• [WORK REQUIRED] Your job is to copy every line in the material containing the word "Report".
######
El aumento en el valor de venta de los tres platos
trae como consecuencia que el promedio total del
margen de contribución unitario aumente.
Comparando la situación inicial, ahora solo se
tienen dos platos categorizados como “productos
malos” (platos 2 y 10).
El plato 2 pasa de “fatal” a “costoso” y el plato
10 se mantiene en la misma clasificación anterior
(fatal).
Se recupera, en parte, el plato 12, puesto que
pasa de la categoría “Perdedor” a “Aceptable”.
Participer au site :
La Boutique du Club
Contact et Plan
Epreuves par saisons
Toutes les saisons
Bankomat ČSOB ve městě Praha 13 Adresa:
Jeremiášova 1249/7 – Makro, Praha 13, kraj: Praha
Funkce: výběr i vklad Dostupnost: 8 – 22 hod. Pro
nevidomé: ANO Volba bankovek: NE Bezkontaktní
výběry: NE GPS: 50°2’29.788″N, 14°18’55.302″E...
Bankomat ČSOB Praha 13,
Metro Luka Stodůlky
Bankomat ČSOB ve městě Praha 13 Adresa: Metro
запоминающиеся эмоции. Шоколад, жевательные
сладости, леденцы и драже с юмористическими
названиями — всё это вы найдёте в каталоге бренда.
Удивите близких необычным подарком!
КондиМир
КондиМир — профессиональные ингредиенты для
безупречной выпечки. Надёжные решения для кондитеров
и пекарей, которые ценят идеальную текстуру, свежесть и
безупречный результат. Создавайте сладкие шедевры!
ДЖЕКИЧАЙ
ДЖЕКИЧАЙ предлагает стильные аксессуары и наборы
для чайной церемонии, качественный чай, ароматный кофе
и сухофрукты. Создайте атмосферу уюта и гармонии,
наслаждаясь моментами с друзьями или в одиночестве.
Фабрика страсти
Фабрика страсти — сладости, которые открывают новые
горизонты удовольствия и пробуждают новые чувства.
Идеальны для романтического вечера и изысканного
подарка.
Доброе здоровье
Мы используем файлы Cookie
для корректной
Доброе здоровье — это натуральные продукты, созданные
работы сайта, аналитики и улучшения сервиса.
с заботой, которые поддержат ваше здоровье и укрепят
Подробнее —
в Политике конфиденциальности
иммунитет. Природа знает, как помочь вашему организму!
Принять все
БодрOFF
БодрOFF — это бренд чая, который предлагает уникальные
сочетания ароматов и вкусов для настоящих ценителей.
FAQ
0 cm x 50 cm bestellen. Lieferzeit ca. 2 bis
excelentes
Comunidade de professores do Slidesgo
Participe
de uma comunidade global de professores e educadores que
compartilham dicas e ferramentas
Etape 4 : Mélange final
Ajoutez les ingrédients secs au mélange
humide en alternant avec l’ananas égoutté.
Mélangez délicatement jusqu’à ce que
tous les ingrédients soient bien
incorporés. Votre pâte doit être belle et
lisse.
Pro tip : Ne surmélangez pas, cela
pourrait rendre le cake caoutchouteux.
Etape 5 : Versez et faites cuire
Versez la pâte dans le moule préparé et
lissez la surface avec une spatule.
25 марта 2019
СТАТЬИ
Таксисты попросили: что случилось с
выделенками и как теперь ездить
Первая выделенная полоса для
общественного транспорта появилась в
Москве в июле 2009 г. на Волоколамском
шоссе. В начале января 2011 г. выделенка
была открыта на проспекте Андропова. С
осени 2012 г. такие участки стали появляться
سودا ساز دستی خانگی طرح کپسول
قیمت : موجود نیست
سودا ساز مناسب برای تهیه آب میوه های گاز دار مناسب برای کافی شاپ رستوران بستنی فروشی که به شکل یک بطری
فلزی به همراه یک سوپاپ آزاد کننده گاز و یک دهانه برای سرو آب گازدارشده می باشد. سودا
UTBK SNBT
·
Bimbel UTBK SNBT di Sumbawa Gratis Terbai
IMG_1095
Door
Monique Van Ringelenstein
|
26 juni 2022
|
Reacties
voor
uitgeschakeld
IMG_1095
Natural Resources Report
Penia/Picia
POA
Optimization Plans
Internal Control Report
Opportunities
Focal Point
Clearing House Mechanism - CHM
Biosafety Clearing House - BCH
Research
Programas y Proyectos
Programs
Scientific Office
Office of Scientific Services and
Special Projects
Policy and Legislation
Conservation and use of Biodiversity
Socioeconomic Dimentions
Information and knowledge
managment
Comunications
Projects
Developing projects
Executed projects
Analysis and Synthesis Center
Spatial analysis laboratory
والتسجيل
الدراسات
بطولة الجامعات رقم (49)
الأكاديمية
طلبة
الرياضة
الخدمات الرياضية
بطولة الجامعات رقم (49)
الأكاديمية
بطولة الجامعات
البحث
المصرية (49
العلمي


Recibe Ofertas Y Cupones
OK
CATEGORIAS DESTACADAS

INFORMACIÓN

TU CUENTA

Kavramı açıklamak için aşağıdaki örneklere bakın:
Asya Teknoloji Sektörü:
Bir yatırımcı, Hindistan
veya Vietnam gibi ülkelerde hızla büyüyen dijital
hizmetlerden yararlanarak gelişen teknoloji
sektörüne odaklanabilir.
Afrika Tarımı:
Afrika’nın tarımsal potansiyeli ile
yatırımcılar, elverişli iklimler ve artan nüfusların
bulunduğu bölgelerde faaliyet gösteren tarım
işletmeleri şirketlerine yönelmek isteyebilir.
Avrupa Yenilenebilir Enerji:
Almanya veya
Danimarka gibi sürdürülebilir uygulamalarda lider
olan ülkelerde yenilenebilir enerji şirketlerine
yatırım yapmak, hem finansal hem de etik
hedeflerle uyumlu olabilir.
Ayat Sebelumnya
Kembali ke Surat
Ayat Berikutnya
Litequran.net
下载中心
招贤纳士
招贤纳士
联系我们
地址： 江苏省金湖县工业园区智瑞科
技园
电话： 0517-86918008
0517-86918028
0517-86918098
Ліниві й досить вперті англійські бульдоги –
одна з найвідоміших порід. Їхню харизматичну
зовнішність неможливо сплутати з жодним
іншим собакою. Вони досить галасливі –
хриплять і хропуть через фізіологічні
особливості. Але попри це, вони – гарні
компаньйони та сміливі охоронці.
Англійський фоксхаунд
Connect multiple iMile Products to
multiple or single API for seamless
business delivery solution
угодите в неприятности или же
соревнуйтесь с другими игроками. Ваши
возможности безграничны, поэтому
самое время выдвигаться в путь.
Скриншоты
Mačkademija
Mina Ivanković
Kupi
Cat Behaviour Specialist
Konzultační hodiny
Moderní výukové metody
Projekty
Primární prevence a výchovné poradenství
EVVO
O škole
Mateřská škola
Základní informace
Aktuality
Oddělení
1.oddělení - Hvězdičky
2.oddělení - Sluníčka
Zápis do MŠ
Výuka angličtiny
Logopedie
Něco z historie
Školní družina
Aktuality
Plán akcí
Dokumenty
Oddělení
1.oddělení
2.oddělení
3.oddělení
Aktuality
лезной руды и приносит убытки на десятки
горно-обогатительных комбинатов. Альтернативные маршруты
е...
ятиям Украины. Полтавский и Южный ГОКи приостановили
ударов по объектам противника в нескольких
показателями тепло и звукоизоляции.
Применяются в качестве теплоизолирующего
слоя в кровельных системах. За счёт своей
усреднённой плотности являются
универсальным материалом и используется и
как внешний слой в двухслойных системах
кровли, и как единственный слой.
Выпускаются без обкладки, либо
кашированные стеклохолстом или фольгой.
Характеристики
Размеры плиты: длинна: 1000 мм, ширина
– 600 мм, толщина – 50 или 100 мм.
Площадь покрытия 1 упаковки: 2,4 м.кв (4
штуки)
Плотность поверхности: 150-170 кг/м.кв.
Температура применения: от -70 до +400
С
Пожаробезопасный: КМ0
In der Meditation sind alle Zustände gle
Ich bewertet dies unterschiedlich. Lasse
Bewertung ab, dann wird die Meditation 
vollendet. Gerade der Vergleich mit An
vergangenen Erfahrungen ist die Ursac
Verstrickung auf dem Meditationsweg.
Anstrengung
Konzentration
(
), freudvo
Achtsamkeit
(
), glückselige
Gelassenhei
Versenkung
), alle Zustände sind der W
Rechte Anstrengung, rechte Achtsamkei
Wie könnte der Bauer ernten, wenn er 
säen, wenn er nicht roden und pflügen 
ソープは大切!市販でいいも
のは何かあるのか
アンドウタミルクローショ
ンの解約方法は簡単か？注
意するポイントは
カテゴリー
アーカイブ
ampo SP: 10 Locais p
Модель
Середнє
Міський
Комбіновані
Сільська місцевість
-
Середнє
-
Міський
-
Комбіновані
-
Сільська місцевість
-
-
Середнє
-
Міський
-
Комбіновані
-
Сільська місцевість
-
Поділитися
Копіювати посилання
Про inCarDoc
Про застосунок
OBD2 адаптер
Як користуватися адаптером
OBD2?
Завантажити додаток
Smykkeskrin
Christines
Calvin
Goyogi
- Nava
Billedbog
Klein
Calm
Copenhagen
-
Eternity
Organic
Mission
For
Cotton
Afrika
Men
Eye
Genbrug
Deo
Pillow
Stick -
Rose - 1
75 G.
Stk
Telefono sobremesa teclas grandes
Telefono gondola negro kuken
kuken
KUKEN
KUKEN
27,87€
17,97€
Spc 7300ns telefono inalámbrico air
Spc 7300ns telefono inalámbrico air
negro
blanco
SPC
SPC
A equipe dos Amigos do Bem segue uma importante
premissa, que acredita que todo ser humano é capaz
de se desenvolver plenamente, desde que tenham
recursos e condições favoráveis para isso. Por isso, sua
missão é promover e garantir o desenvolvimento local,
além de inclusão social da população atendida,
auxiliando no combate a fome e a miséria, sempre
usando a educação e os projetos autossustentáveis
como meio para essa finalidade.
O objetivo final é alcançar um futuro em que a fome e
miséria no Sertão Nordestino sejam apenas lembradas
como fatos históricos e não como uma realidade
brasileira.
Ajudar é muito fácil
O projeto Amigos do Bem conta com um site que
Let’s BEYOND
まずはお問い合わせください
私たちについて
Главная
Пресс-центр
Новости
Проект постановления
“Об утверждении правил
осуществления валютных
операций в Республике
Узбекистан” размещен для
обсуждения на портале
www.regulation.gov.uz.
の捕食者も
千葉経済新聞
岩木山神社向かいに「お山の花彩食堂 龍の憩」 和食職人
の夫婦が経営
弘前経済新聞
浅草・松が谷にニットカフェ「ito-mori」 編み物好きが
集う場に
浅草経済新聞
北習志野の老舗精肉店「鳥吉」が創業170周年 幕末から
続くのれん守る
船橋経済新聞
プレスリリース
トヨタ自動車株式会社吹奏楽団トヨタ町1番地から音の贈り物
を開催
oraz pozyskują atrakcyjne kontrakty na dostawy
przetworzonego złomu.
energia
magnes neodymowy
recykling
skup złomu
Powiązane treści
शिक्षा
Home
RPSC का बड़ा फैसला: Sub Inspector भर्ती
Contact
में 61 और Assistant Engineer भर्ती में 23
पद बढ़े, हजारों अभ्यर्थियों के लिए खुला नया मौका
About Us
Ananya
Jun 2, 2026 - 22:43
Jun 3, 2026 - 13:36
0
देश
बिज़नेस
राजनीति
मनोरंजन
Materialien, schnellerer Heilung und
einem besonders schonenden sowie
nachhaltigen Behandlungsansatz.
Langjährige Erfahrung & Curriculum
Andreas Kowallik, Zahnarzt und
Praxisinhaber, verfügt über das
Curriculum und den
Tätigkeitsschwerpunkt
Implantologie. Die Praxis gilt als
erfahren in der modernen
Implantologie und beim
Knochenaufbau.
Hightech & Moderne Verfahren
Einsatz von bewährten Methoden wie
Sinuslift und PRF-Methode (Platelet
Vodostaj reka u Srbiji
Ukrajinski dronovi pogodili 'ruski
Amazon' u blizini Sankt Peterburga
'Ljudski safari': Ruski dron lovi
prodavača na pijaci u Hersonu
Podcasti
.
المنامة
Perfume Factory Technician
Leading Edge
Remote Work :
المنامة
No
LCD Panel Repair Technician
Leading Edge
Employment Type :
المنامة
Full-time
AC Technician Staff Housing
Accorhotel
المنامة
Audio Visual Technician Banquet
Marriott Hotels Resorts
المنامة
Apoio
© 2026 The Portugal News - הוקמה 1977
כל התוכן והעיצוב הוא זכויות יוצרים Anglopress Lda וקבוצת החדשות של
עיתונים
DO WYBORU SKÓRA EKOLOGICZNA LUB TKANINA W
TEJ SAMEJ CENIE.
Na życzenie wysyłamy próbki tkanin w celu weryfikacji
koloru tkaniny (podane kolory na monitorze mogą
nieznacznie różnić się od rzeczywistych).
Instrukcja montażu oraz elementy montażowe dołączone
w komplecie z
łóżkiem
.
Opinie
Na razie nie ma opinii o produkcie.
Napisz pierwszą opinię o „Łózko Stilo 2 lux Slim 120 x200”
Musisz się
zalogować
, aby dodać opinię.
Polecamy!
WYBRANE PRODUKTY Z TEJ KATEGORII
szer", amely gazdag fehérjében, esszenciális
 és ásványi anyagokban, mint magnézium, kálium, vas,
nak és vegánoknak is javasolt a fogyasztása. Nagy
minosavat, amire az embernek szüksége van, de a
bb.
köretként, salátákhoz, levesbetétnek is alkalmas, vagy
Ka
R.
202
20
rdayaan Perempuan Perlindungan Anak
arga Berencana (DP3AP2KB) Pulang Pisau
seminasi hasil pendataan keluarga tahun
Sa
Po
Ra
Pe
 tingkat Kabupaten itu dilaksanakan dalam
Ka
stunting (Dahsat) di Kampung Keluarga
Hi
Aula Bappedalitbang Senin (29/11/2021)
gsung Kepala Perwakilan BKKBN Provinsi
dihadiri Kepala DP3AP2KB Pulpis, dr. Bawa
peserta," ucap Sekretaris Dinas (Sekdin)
######
• [ANSWER TO THE EXERCISE]
Natural Resources Report
Internal Control Report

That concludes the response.